Его лицо разгладилось и ожило, в глаза вернулся блеск. И пока матушка промывала и зашивала рану, парнишка болтал с ней так, будто они старые знакомые. Она спокойным, весёлым голосом поясняла, что сейчас делает, а закончив, дала ему «ложечку микстуры», как она выразилась. Когда дровосеки вернулись с грубо сколоченными носилками, парень сонно рассказывал матушке, как добраться до его дома. Им, должно быть, показалось, что он снова почти как новенький.
Жилища дровосеков высоко в горах часто и домами-то назвать язык не поворачивается – убогие лачуги, да и только. Как оказалось, раненый парнишка – а звали его Джек Эббот – жил с матерью в одной из таких лачуг. Хижина держалась больше на честном слове, чем на гвоздях, и когда матушка Ветровоск приземлилась рядом (носилки были привязаны к её метле снизу), она нахмурилась. Вряд ли парня удастся как следует выходить в таком-то домишке.
Из хижины выскочила мать и бестолково засуетилась вокруг, а дровосек, которого матушка прислала к ней с вестью, помог занести носилки внутрь. Мать раненого успела заранее застелить старый соломенный тюфяк одеялами, и они положили парня на него.
– Лежи здесь и не вздумай вставать! – тихо наказала матушка.

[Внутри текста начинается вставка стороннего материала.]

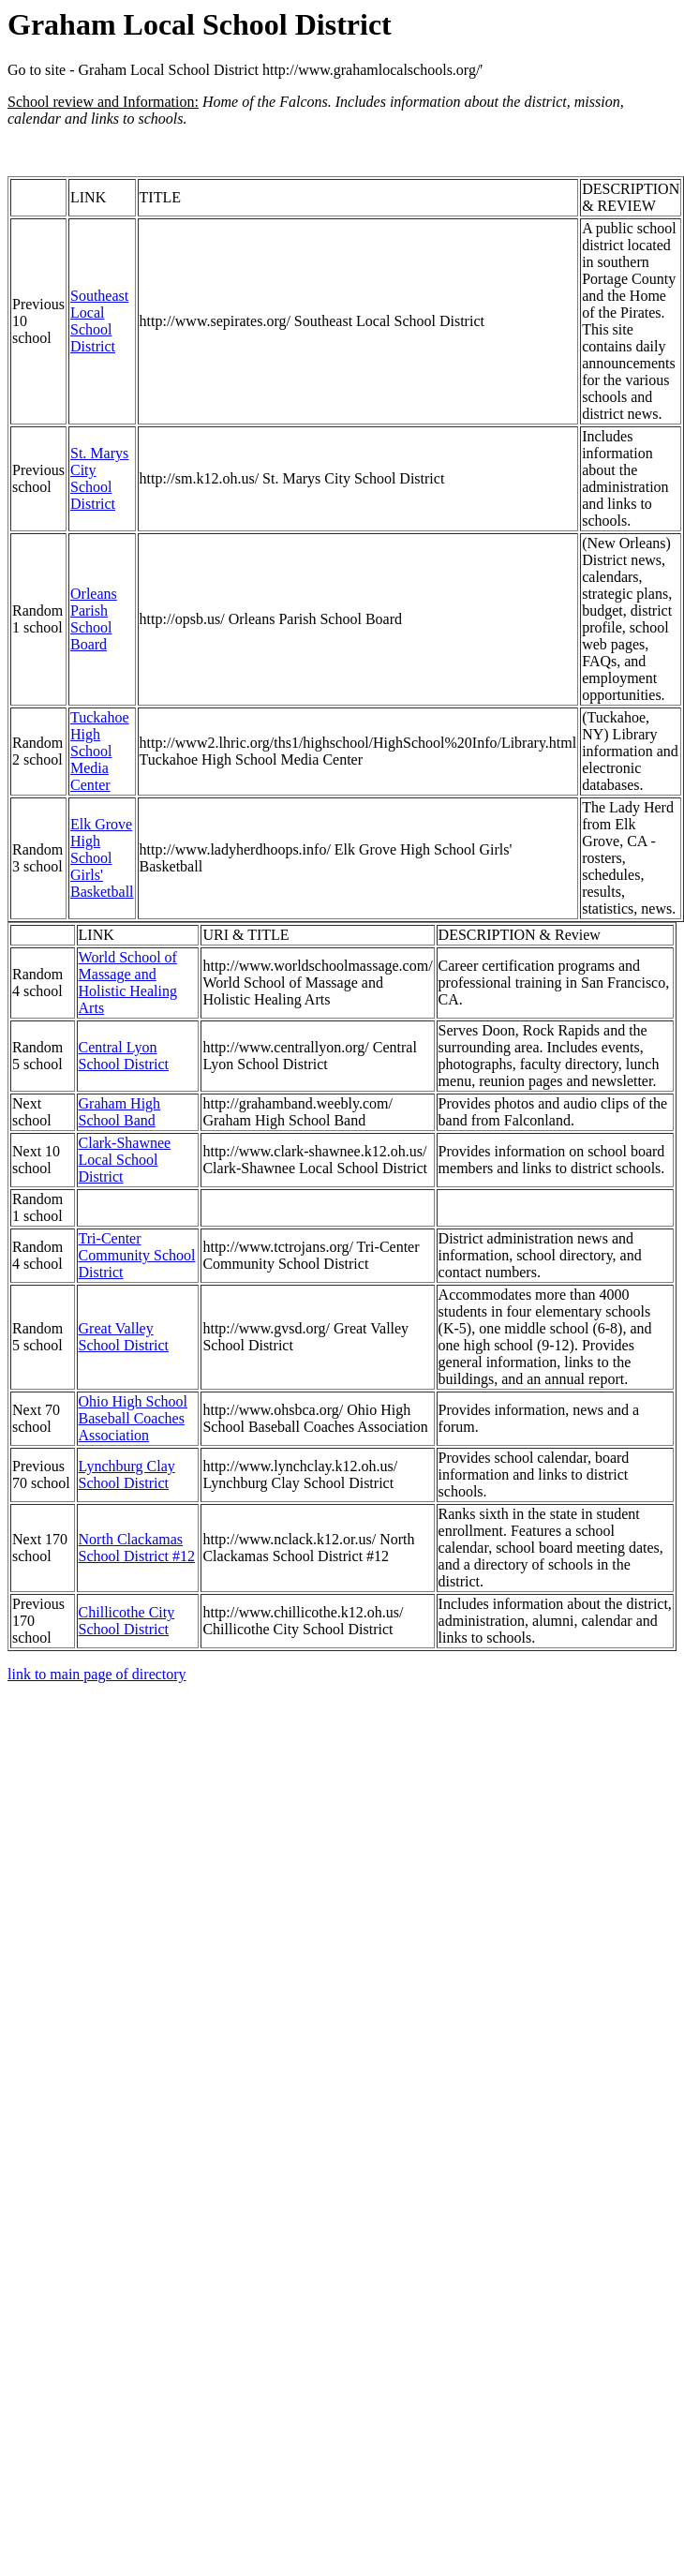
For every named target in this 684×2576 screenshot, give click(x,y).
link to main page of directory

Госпожа Эббот, обезумев от ужаса, ломала руки и лопотала что-то насчёт платы.
– Никакой платы не требуется, госпожа, – сказала ей матушка. – Ведьмы денег не берут. Через несколько дней я загляну навестить твоего сына, а если не смогу, пошли за госпожой Ягг. Знаю я этих мальчишек, он наверняка вскоре захочет встать и заняться делом, но ты запомни: пока что он должен лежать в постели.
Мать уставилась на неё во все глаза и выпалила:
– Ох, огромное вам спасибо, госпожа, э-э… Понимаете, мне раньше не приходилось к ведьмам обращаться, а некоторые тут говорят, что ведьмы творят просто жуткие вещи. Так вот, теперь я им скажу, что ничего такого не видела!
– Правда? – сказала матушка, с трудом сдерживая гнев. – А я бы не прочь сотворить кое-что жуткое с бригадиром дровосеков – за то, что не приглядывал за мальчишками. Если он появится и будет говорить, что твоему сыну пора за работу, гони его прочь, пока я сама не разрешу мальчику вставать. А если будет настаивать, скажи, что матушка Ветровоск придёт по его душу за то, что гоняет на вырубку мальчишек, которые и лазать-то по деревьям толком не умеют. Я добрая ведьма, так уж вышло, но если я увижу, что твой сын принялся за работу прежде, чем нога зажила, уж я кому-то это попомню!
Женщина вышла проводить матушку на крыльцо и сказала на прощание:
– Я буду молить Ома за вас, госпожа Ветровоск!